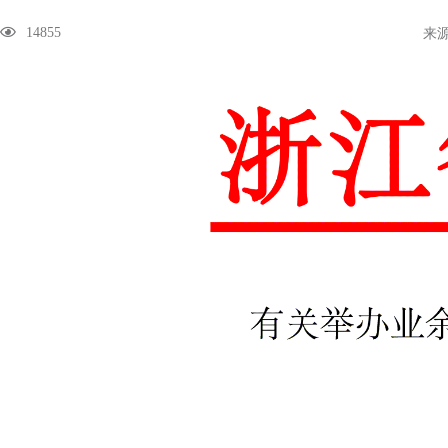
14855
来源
┄┄┄┄┄┄┄┄┄┄
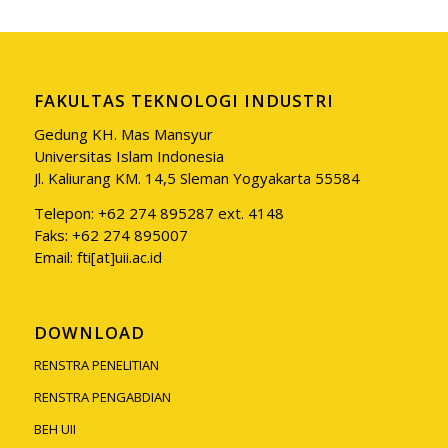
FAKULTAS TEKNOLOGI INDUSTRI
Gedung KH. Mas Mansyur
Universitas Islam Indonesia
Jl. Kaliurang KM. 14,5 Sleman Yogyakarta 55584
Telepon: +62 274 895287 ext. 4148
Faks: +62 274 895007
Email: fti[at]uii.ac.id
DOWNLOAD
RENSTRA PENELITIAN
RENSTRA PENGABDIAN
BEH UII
┄┄┄┄┄┄┄┄┄┄
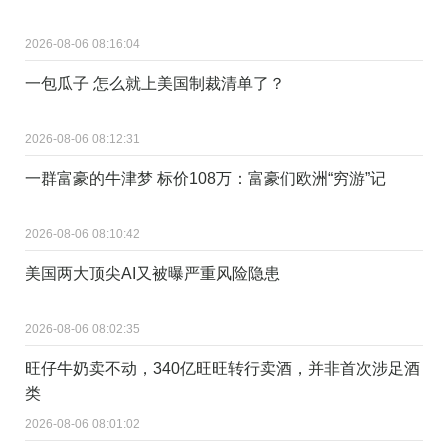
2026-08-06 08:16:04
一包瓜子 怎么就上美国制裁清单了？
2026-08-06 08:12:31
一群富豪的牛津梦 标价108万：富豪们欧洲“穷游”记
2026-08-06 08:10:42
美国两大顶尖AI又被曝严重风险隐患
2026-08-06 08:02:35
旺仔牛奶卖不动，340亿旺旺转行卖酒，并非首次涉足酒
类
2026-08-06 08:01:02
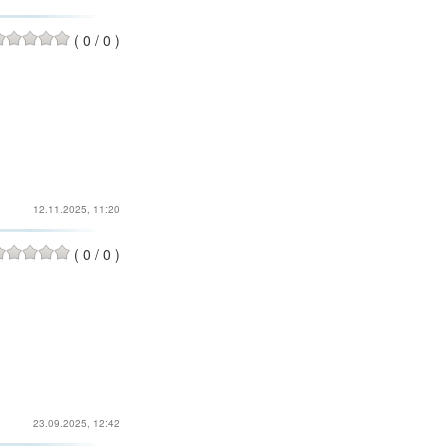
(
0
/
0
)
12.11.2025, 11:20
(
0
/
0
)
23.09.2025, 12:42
┄┄┄┄┄┄┄┄┄┄
* Task item
Using the records above, gather all lines where the string "RENSTRA" is present.

* Answer to this exercise
RENSTRA PENELITIAN
RENSTRA PENGABDIAN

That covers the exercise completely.